**Records from a dataset:**

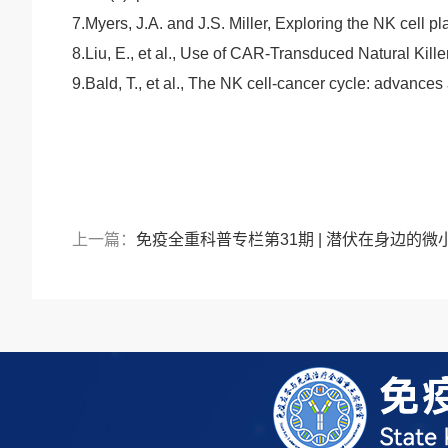
7.
Myers, J.A. and J.S. Miller,
Exploring the NK cell pl
8.
Liu, E., et al.,
Use of CAR-Transduced Natural Kille
9.
Bald, T., et al.,
The NK cell-cancer cycle: advances
上一篇：
免疫全重科普专栏第31期 | 潜伏在身边的微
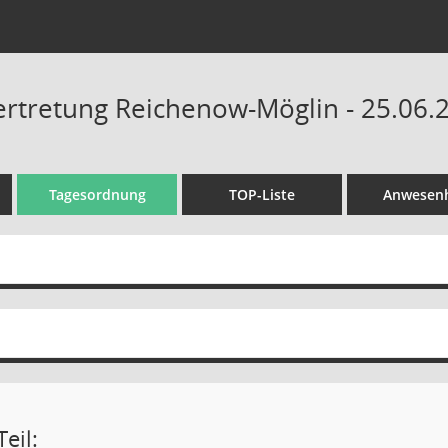
tretung Reichenow-Möglin - 25.06.2
Tagesordnung
TOP-Liste
Anwesenh
eil:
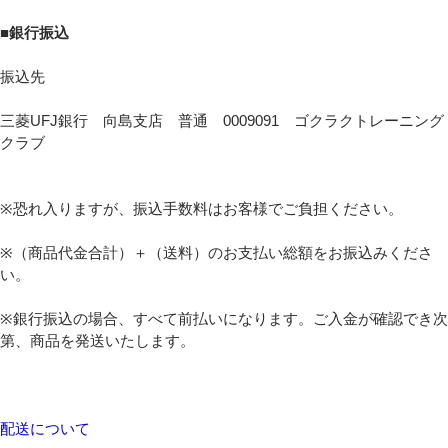
■銀行振込
振込先
三菱UFJ銀行 向島支店 普通 0009091 ゴクラクトレーニング
クラブ
※恐れ入りますが、振込手数料はお客様でご負担ください。
※（商品代金合計）＋（送料）のお支払い総額をお振込みくださ
い。
※銀行振込の場合、すべて前払いになります。ご入金が確認でき次
第、商品を発送いたします。
配送について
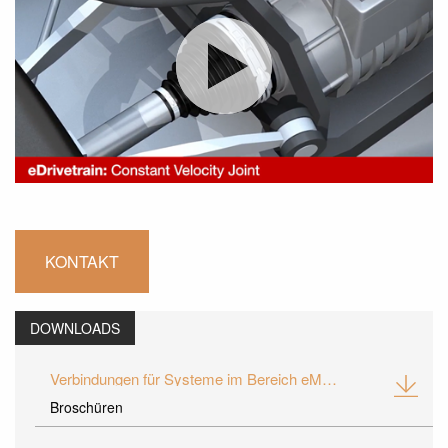
KONTAKT
DOWNLOADS
Verbindungen für Systeme im Bereich eMobilität
Broschüren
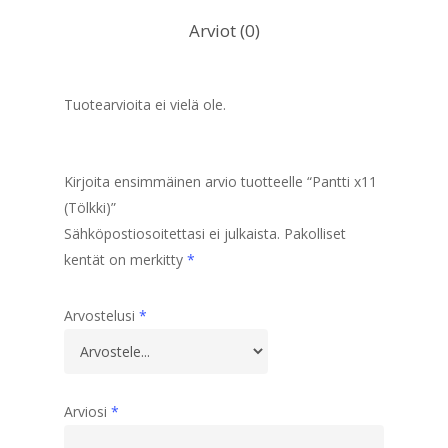
Arviot (0)
Tuotearvioita ei vielä ole.
Kirjoita ensimmäinen arvio tuotteelle “Pantti x11
(Tölkki)”
Sähköpostiosoitettasi ei julkaista.
Pakolliset
kentät on merkitty
*
Arvostelusi
*
Arviosi
*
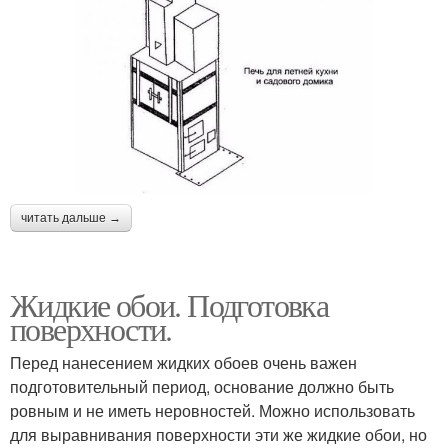
читать дальше →
Жидкие обои. Подготовка
поверхности.
Перед нанесением жидких обоев очень важен
подготовительный период, основание должно быть
ровным и не иметь неровностей. Можно использовать
для выравнивания поверхности эти же жидкие обои, но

**Instructions for the task:**
The expected result is a copy of each line in the records where "cell" appears.

**Response area:**
Exploring the NK cell pl
The NK cell-cancer cycle: advances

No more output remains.